L’importance de cette analyse devient d'autant plus évidente quand on examine la manière dont les États colonisateurs, tout en prétendant réaliser une forme de "civilisation", tissent des liens profonds avec d’autres projets impérialistes. Ce n'est pas une simple coïncidence si les gouvernements occidentaux, en particulier le Canada, soutiennent Israël dans ses actions contre les Palestiniens. Ce soutien va bien au-delà des considérations géopolitiques immédiates et touche au cœur de l’économie néolibérale qui lie les deux projets coloniaux. Le soutien de l’Occident à Israël s’intègre dans un réseau plus vaste de politiques régressives, où la domination économique et territoriale est perçue comme une conséquence naturelle du développement du capitalisme global.

Le parallèle avec l’histoire des Amérindiens est éclairant. Lorsque des personnalités comme le général James Mattis évoquent les “guerres indiennes” comme un modèle pour comprendre les conflits contemporains, elles révèlent une vision du monde où la colonisation est non seulement légitimée mais mythifiée. Ce type de discours, qui transfigure l’histoire des Amérindiens en un acte révolu et révolu, sous-estime gravement la continuité de la résistance autochtone et la résilience des peuples indigènes, dont les luttes ne se sont jamais réellement terminées.
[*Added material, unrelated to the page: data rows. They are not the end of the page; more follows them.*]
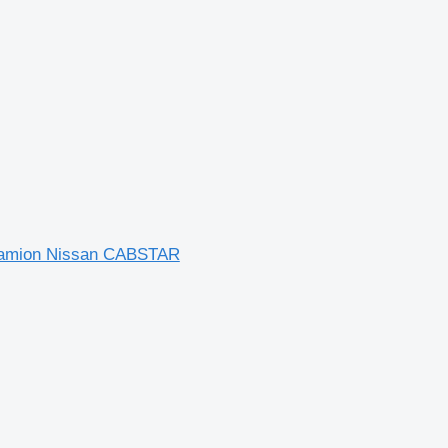
amion Nissan CABSTAR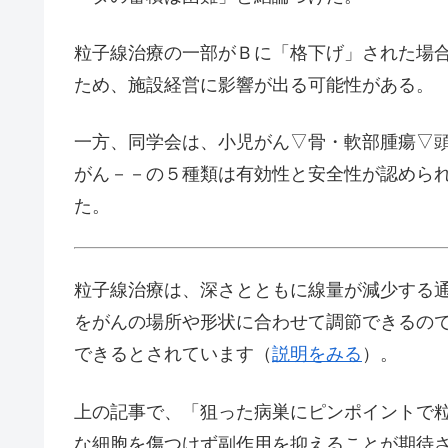
粒子線治療の一部がＢに「格下げ」された場
ため、施設経営に影響が出る可能性がある。
一方、同学会は、小児がん▽骨・軟部腫瘍▽
がん－－の５種類は有効性と安全性が認めら
た。
粒子線治療は、深さとともに線量が減少する
をがんの場所や形状に合わせて調節できるの
できるとされています（
説明をみる
）。
上の記事で、「狙った病巣にピンポイントで
な細胞を傷つけず副作用を抑えることが期待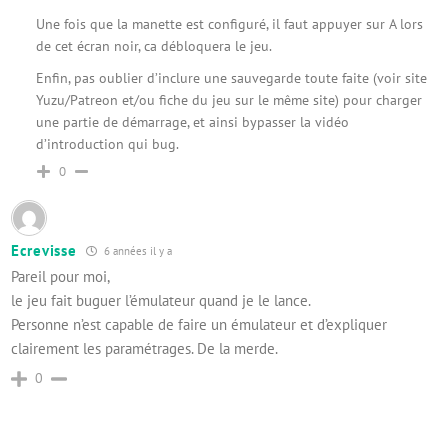
Une fois que la manette est configuré, il faut appuyer sur A lors
de cet écran noir, ca débloquera le jeu.
Enfin, pas oublier d’inclure une sauvegarde toute faite (voir site
Yuzu/Patreon et/ou fiche du jeu sur le même site) pour charger
une partie de démarrage, et ainsi bypasser la vidéo
d’introduction qui bug.
0
Ecrevisse
6 années il y a
Pareil pour moi,
le jeu fait buguer l’émulateur quand je le lance.
Personne n’est capable de faire un émulateur et d’expliquer
clairement les paramétrages. De la merde.
0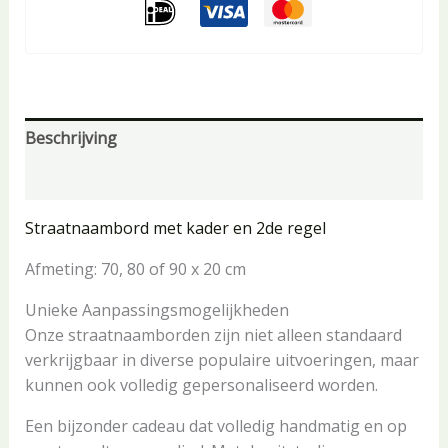
Beschrijving
Aanvullende informatie
Straatnaambord met kader en 2de regel
Afmeting: 70, 80 of 90 x 20 cm
Unieke Aanpassingsmogelijkheden
Onze straatnaamborden zijn niet alleen standaard
verkrijgbaar in diverse populaire uitvoeringen, maar
kunnen ook volledig gepersonaliseerd worden.
Een bijzonder cadeau dat volledig handmatig en op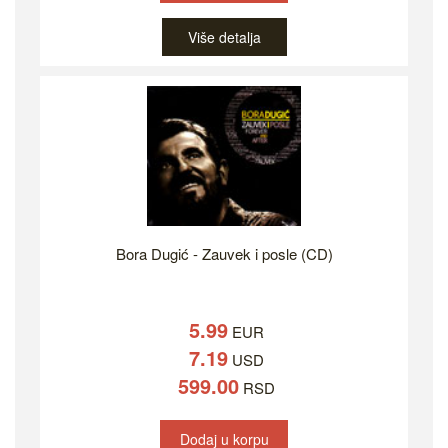
Više detalja
Bora Dugić - Zauvek i posle (CD)
5.99
EUR
7.19
USD
599.00
RSD
Dodaj u korpu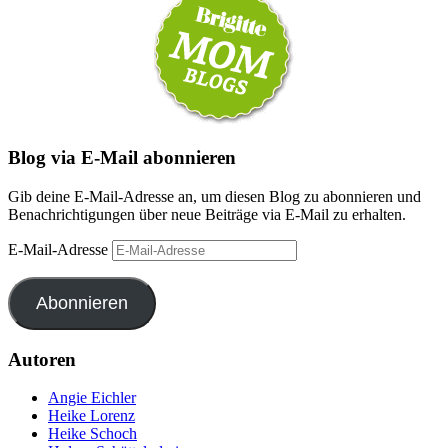
Blog via E-Mail abonnieren
Gib deine E-Mail-Adresse an, um diesen Blog zu abonnieren und
Benachrichtigungen über neue Beiträge via E-Mail zu erhalten.
E-Mail-Adresse
Abonnieren
Autoren
Angie Eichler
Heike Lorenz
Heike Schoch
La référence de Miri Regev, membre de la Knesset, à la “solution” américaine pour les Indiens, incarne cette vision simplifiée et erronée de l’histoire, où le passé colonisateur des États-Unis est érigé en modèle de victoire pour justifier des actes similaires envers les Palestiniens. En effet, le recours à cette analogie cache une profonde distorsion de la réalité historique, en négligeant que, pour les peuples autochtones, la lutte pour la reconnaissance et la souveraineté reste une question actuelle, loin d’être résolue.

Ainsi, la logique de la colonisation de peuplement repose sur des mythes puissants, notamment celui de la "victoire divine", où l'élimination ou l'assimilation des peuples autochtones est perçue comme un accomplissement nécessaire. Cependant, l’une des caractéristiques les plus frappantes de ces discours, que ce soit en Israël ou aux États-Unis, est leur incapacité à prendre en compte la présence persistante des peuples colonisés et leur capacité à résister. Cette absence de reconnaissance de l’autre, à la fois dans l’imaginaire et dans la réalité, rend possible la perpétuation de la domination coloniale.

La colonisation n'est donc pas simplement un acte de violence physique et territoriale, mais un processus qui affecte profondément les perceptions et les représentations des sociétés concernées. La résistance à cette colonisation, qu’elle soit physique ou mentale, demeure essentielle pour comprendre l'histoire et les luttes contemporaines des peuples colonisés. La reconnaissance de cette continuité historique est indispensable pour tout projet de justice et de réparation.